SparkPlanner继承了SparkStrategies,SparkStrategies继承了QueryPlanner。
SparkStrategies包含了一系列特定的Strategies,这些Strategies是继承自QueryPlanner中定义的Strategy,它定义接受一个Logical Plan,生成一系列的Physical Plan
-
@transient -
protected[sql] val planner = new SparkPlanner -
protected[sql] class SparkPlanner extends SparkStrategies { -
val sparkContext: SparkContext = self.sparkContext -
val sqlContext: SQLContext = self -
def numPartitions = self.numShufflePartitions //partitions的个数 -
val strategies: Seq[Strategy] = //策略的集合 -
CommandStrategy(self) :: -
TakeOrdered :: -
PartialAggregation :: -
LeftSemiJoin :: -
HashJoin :: -
InMemoryScans :: -
ParquetOperations :: -
BasicOperators :: -
CartesianProduct :: -
BroadcastNestedLoopJoin :: Nil -
etc...... -
}
QueryPlanner 是SparkPlanner的基类,定义了一系列的关键点,如Strategy,planLater和apply。
-
abstract class QueryPlanner[PhysicalPlan <: TreeNode[PhysicalPlan]] { -
/** A list of execution strategies that can be used by the planner */ -
def strategies: Seq[Strategy] -
/** -
* Given a [[plans.logical.LogicalPlan LogicalPlan]], returns a list of `PhysicalPlan`s that can -
* be used for execution.
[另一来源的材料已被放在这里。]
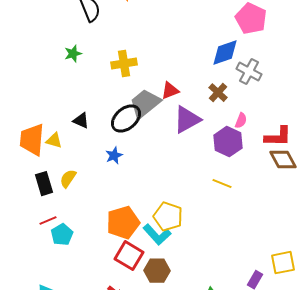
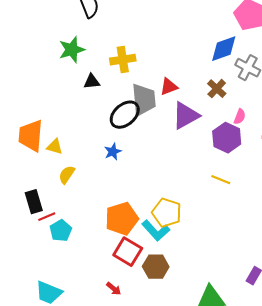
green star: (73, 54) -> (72, 50), size x1.5
gray trapezoid: (145, 104) -> (144, 100), turned 124
black triangle: (81, 121) -> (92, 82), moved, turned -30
yellow triangle: (54, 141) -> (55, 147), moved
black rectangle: (44, 184) -> (34, 202), moved

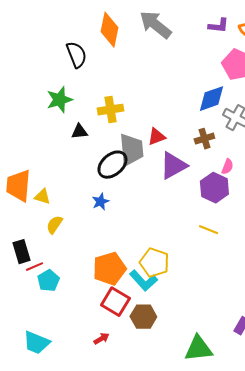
brown cross: (217, 89) -> (204, 139), turned 30
red arrow: (114, 289) -> (101, 339), turned -70

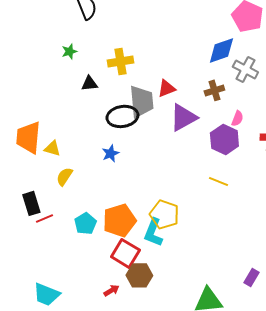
green star: (59, 100) -> (69, 51), size x0.6
black ellipse: (112, 165) -> (122, 116), turned 32
cyan pentagon: (48, 281) -> (85, 223), moved
cyan L-shape: (143, 281) -> (153, 232), turned 64
brown hexagon: (143, 317) -> (139, 275), moved

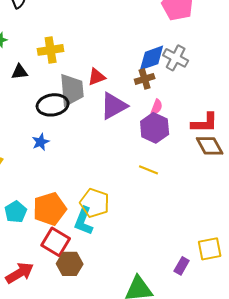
blue diamond: (221, 50) -> (152, 58), moved
pink semicircle: (237, 118) -> (157, 107), moved
red arrow: (111, 290) -> (20, 273), moved, size x1.8

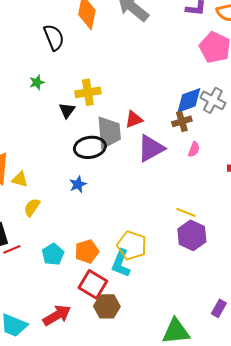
black triangle: (20, 72) -> (67, 110), moved, turned -48
purple hexagon: (155, 128) -> (192, 235), moved
orange pentagon: (50, 209) -> (87, 251), size x0.7

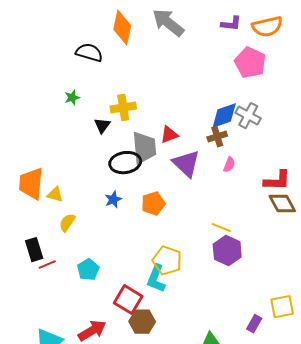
black semicircle: (54, 37) -> (89, 53), turned -52
purple triangle: (151, 148) -> (186, 164), turned -48
orange pentagon: (87, 251) -> (153, 204), moved

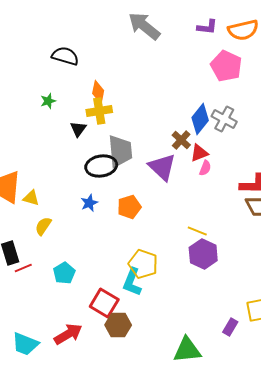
orange diamond: (122, 28) -> (98, 92), moved, size x0.7
blue diamond: (224, 116) -> (200, 119), turned -32
red triangle: (169, 135) -> (199, 153), moved
brown cross: (217, 137) -> (181, 140), moved, turned -30

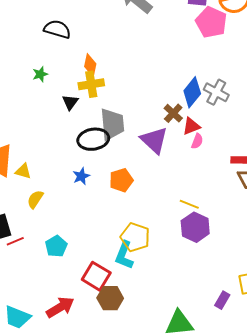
pink pentagon: (226, 66) -> (211, 22), moved

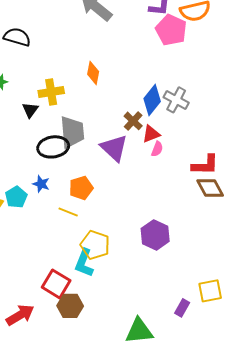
orange diamond: (90, 65) -> (93, 73), moved
blue star: (81, 176) -> (41, 184), turned -30
yellow line: (189, 204) -> (68, 212), moved
cyan pentagon: (56, 246) -> (16, 197), moved

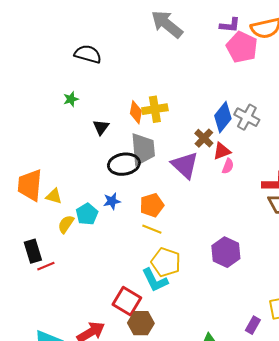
orange diamond: (93, 73) -> (136, 112), moved
yellow cross: (51, 92) -> (155, 109), moved
blue star: (41, 184) -> (112, 201), turned -30
yellow line: (68, 212) -> (152, 229), moved
cyan L-shape: (84, 263) -> (155, 280), turned -48

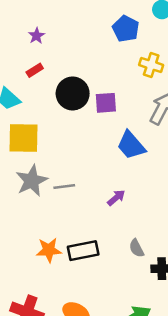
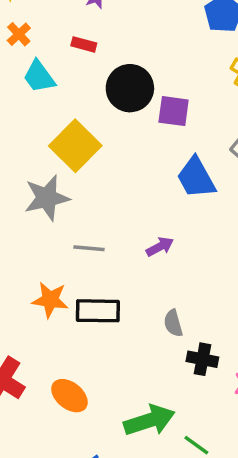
red rectangle: (35, 70) -> (84, 44), turned 35
yellow square: (24, 138) -> (75, 146), moved, turned 32
gray line: (64, 186) -> (89, 248), moved

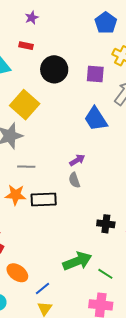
purple square: (174, 111) -> (95, 74), moved
gray line: (89, 248) -> (26, 167), moved
gray semicircle: (173, 323) -> (74, 180), moved
orange ellipse: (69, 396) -> (17, 273), moved

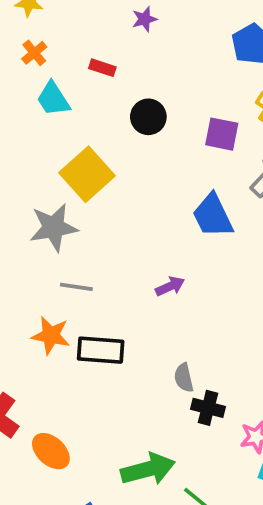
purple star: (32, 18) -> (144, 19), moved
black circle: (54, 69) -> (148, 117), size x0.7
gray semicircle: (74, 180) -> (184, 378), moved
orange ellipse: (17, 273) -> (51, 451), moved

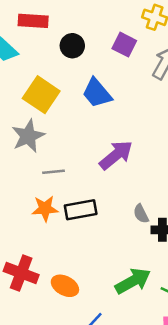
red rectangle: (102, 68) -> (33, 21), size x1.6
purple square: (222, 134) -> (124, 45), turned 30
blue trapezoid: (213, 216) -> (97, 93), moved
purple arrow: (170, 286) -> (116, 155), size x1.8

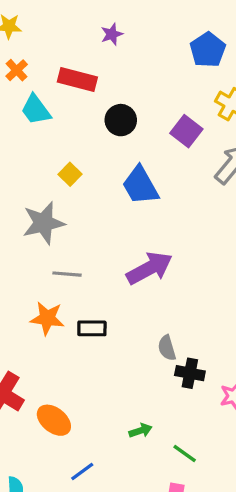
yellow square: (41, 95) -> (70, 174), size x0.5
black rectangle: (81, 210) -> (92, 328), size x0.7
green arrow: (133, 281) -> (141, 431), size x0.5

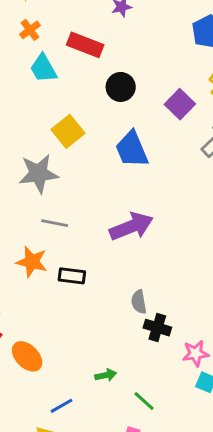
yellow square: (70, 174) -> (68, 131), size x1.5
blue line: (82, 471) -> (61, 406), moved

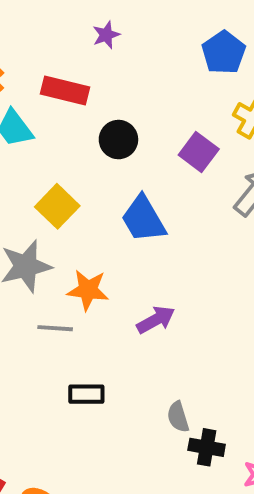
purple arrow: (131, 226) -> (156, 320), size x0.7
orange star: (32, 262) -> (88, 290), moved

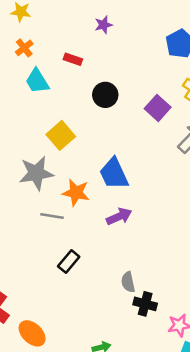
red rectangle: (65, 91) -> (73, 59), size x0.6
blue trapezoid: (143, 219) -> (114, 174), moved
black rectangle: (86, 394) -> (69, 262), turned -55

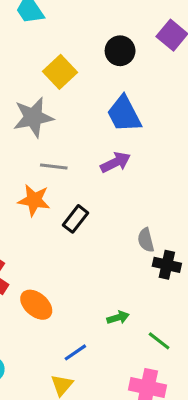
black circle: (105, 95) -> (120, 51), moved
orange star: (76, 193) -> (34, 200), moved
purple arrow: (119, 216) -> (115, 162), moved

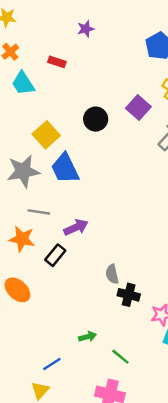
blue trapezoid: (124, 114) -> (65, 168), moved
purple arrow: (115, 162) -> (76, 227), moved
orange ellipse: (36, 305) -> (17, 290), moved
If this strategy does not apply to the give logical operation then an -
* empty list should be returned. -
*/ -
abstract protected class Strategy extends Logging { -
def apply(plan: LogicalPlan): Seq[PhysicalPlan] //接受一个logical plan,返回Seq[PhysicalPlan] -
} -
/** -
* Returns a placeholder for a physical plan that executes `plan`. This placeholder will be -
* filled in automatically by the QueryPlanner using the other execution strategies that are -
* available. -
*/ -
protected def planLater(plan: LogicalPlan) = apply(plan).next() //返回一个占位符,占位符会自动被QueryPlanner用其它的strategies apply -
def apply(plan: LogicalPlan): Iterator[PhysicalPlan] = { -
// Obviously a lot to do here still... -
val iter = strategies.view.flatMap(_(plan)).toIterator //整合所有的Strategy,_(plan)每个Strategy应用plan上,得到所有Strategies执行完后生成的所有Physical Plan的集合,一个iter -
assert(iter.hasNext, s"No plan for $plan") -
iter //返回所有物理计划 -
} -
}
继承关系:

二、Spark Plan
Spark Plan是Catalyst里经过所有Strategies apply 的最终的物理执行计划的抽象类,它只是用来执行spark job的。
lazy val executedPlan: SparkPlan = prepareForExecution(sparkPlan)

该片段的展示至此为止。